MMLSpark is Microsoft’s open source initiative for advancing distributed computing in Apache Spark. MMLSpark provides deep-learning, intelligent microservices, model deployment, model interpretability, image-processing, and many other tools to help you build scalable and production quality machine learning applications. MMLSpark is usable from Python, Scala, Java, and R and can be used on any Spark cluster. For more information and setup instructions, see our github page:
Having evaluated Spark extensively for my company’s ML use cases, I came away deeply disappointed.
One thing that bugs me in particular is that it essentially presumes all workflows involve huge, distributed datasets. But most model development work, especially for projects that will eventually be trained for production using huge, distributed data sets, must begin their life cycle as small data prototypes with extremely low-overhead development cycles. I’ve never found a way to organize Spark so that it can handle both tiny WIP prototyping and also production ML workloads. Inevitably you end up with two separated tool stacks and lots of kludgy processes to migrate from a successful prototype over to a Spark implementation, because the repeated overhead of Spark in the small prototype phase is far too costly and limiting.
Other gripes include “bring your own container” solutions for controling the surrounding runtime details of different models on a project-by-project basis, and for Python at least, how to entirely bypass py4j and eliminate all JVM overhead, especially when working in cases that heavily rely on custom Python extension modules and extension types.

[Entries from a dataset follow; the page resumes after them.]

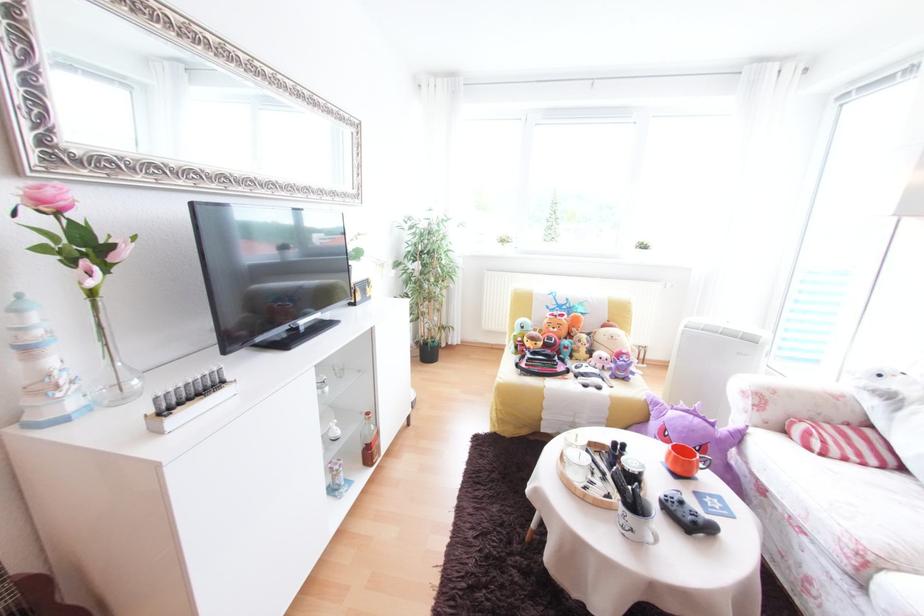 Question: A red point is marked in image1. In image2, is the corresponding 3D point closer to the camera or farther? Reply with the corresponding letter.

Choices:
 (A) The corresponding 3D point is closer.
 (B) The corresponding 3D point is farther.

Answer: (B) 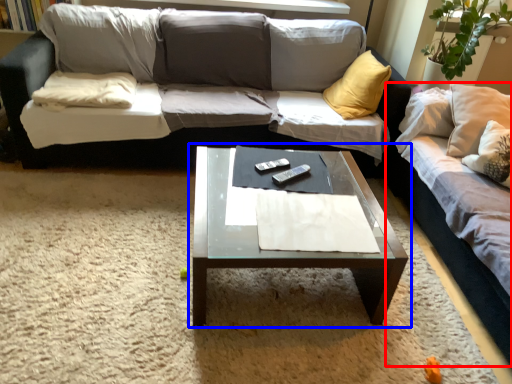 Question: Which of the following is the farthest to the observer, studio couch (highlighted by a red box) or coffee table (highlighted by a blue box)?

Choices:
 (A) studio couch
 (B) coffee table

Answer: (B) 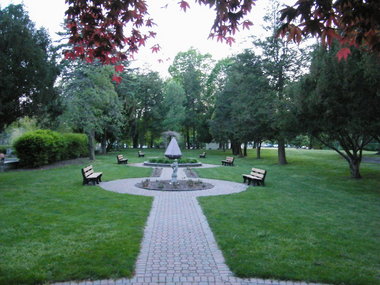 You are a GUI agent. You are given a task and a screenshot of the screen. Output one action in this format:
    pyautogui.click(x=<x>, y=<y>)
    Task: Click on the statue
    
    Given the screenshot: What is the action you would take?
    pyautogui.click(x=174, y=172) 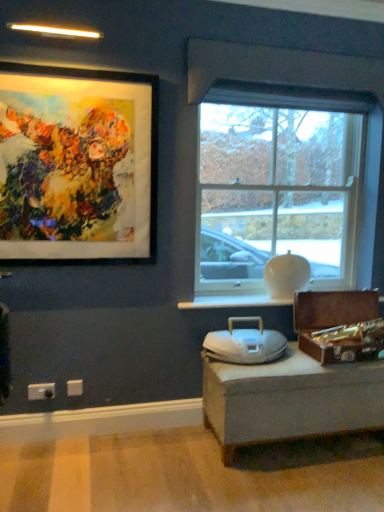 Question: Is matte black picture frame at upper left aimed at clear glass window at center?

Choices:
 (A) yes
 (B) no

Answer: (B)

Question: From a real-world perspective, is matte black picture frame at upper left on top of clear glass window at center?

Choices:
 (A) no
 (B) yes

Answer: (B)

Question: Can you confirm if matte black picture frame at upper left is shorter than clear glass window at center?

Choices:
 (A) no
 (B) yes

Answer: (B)

Question: Is the position of matte black picture frame at upper left less distant than that of clear glass window at center?

Choices:
 (A) yes
 (B) no

Answer: (A)

Question: Is matte black picture frame at upper left bigger than clear glass window at center?

Choices:
 (A) yes
 (B) no

Answer: (B)

Question: From a real-world perspective, is white glossy window sill at center positioned above or below matte black picture frame at upper left?

Choices:
 (A) above
 (B) below

Answer: (B)

Question: Looking at the image, does white glossy window sill at center seem bigger or smaller compared to matte black picture frame at upper left?

Choices:
 (A) big
 (B) small

Answer: (B)

Question: In the image, is white glossy window sill at center on the left side or the right side of matte black picture frame at upper left?

Choices:
 (A) right
 (B) left

Answer: (A)

Question: In terms of height, does white glossy window sill at center look taller or shorter compared to matte black picture frame at upper left?

Choices:
 (A) short
 (B) tall

Answer: (A)

Question: Is white glossy window sill at center taller or shorter than white plastic electric outlet at lower left, the second electric outlet when ordered from back to front?

Choices:
 (A) short
 (B) tall

Answer: (A)

Question: Does point (215, 306) appear closer or farther from the camera than point (49, 393)?

Choices:
 (A) closer
 (B) farther

Answer: (B)

Question: Choose the correct answer: Is white glossy window sill at center inside white plastic electric outlet at lower left, which is the 1th electric outlet in left-to-right order, or outside it?

Choices:
 (A) outside
 (B) inside

Answer: (A)

Question: Considering their positions, is white glossy window sill at center located in front of or behind white plastic electric outlet at lower left, the second electric outlet when ordered from back to front?

Choices:
 (A) behind
 (B) front

Answer: (A)

Question: Considering the positions of white plastic electric outlet at lower left, which ranks as the 2th electric outlet in right-to-left order, and clear glass window at center in the image, is white plastic electric outlet at lower left, which ranks as the 2th electric outlet in right-to-left order, wider or thinner than clear glass window at center?

Choices:
 (A) thin
 (B) wide

Answer: (A)

Question: From their relative heights in the image, would you say white plastic electric outlet at lower left, arranged as the 1th electric outlet when viewed from the front, is taller or shorter than clear glass window at center?

Choices:
 (A) short
 (B) tall

Answer: (A)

To boot, for use cases when you have to write your own likelihood functions for models that don’t already exist in Spark libraries, and potentially you need to get down to the level of tuning the actual optimizer you’ll use to train, Spark is extremely opaque and full of incomprehensible errors and debugging issues. Not to mention that ideally you’d like to write those routines once and be able to use them across any development environments (whether executing via Spark or not), it leads to incentives towards “vendor lock in” effects where you don’t even try things at all unless they are out of the box in Spark.

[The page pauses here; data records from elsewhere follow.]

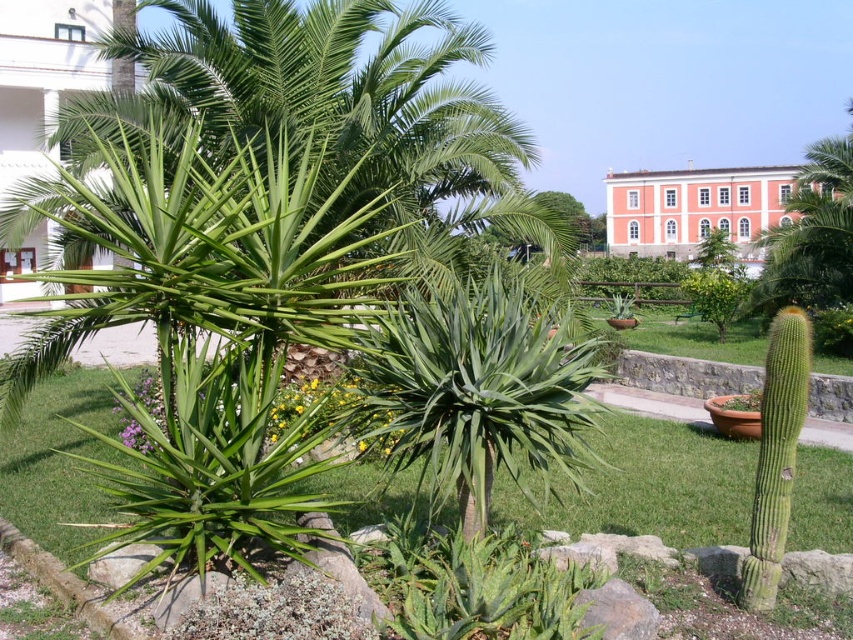 Question: Which object appears closest to the camera in this image?

Choices:
 (A) pink stucco building at upper center
 (B) green leafy palm tree at center

Answer: (B)

Question: Observing the image, what is the correct spatial positioning of green leafy palm tree at center in reference to pink stucco building at upper center?

Choices:
 (A) left
 (B) right

Answer: (A)

Question: Is green leafy palm tree at center above pink stucco building at upper center?

Choices:
 (A) yes
 (B) no

Answer: (B)

Question: Which object is closer to the camera taking this photo?

Choices:
 (A) green leafy palm tree at center
 (B) pink stucco building at upper center

Answer: (A)

Question: Does green leafy palm tree at center appear on the right side of pink stucco building at upper center?

Choices:
 (A) no
 (B) yes

Answer: (A) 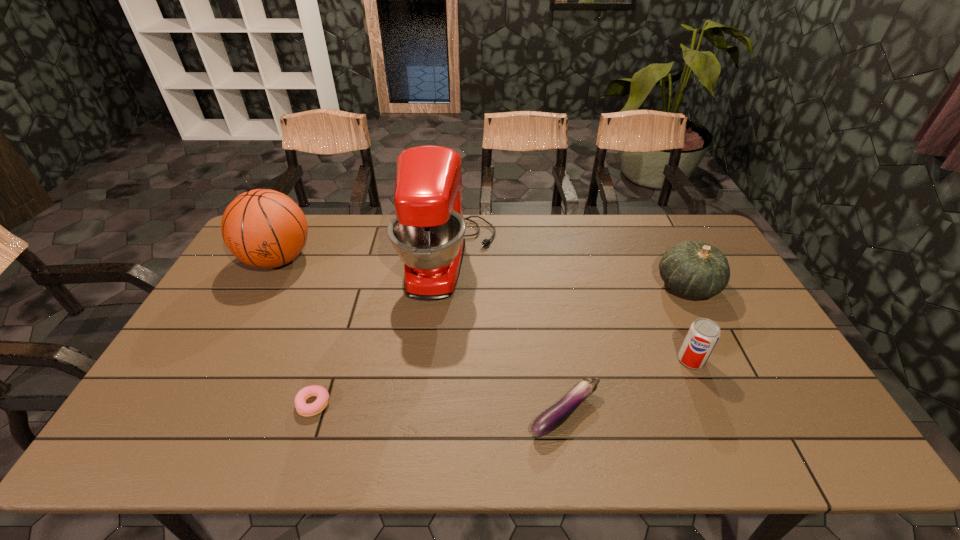 Locate an element on the screen. This screenshot has height=540, width=960. free space in the image that satisfies the following two spatial constraints: 1. on the back side of the fourth farthest object; 2. on the front-facing side of the tallest object is located at coordinates (647, 260).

All this is to say, I wish that initiatives moving towards the very generous goal of open-sourcing ML tools to the community would view the idea of portability across different runtime environment / cluster computing / backend storage models to be a first-class requirement.
Hey, thanks for your interesting point of view on Spark. I do a lot of my small data prototyping in Spark in single machine mode and it has worked for me thus far :).
For the likelihood functions comment, I would totally agree. Autograd libraries are easier to build custom likelihood models in, which is why we created CNTK on Spark, and databricks created Tensorflow on Spark. These give you the flexibility of modern deep learning stacks with the elasticity of spark
But in the end Spark is a single tool in a collection of tools and might not be right for your project, but it's been good for a lot of our work here at MSFT :)!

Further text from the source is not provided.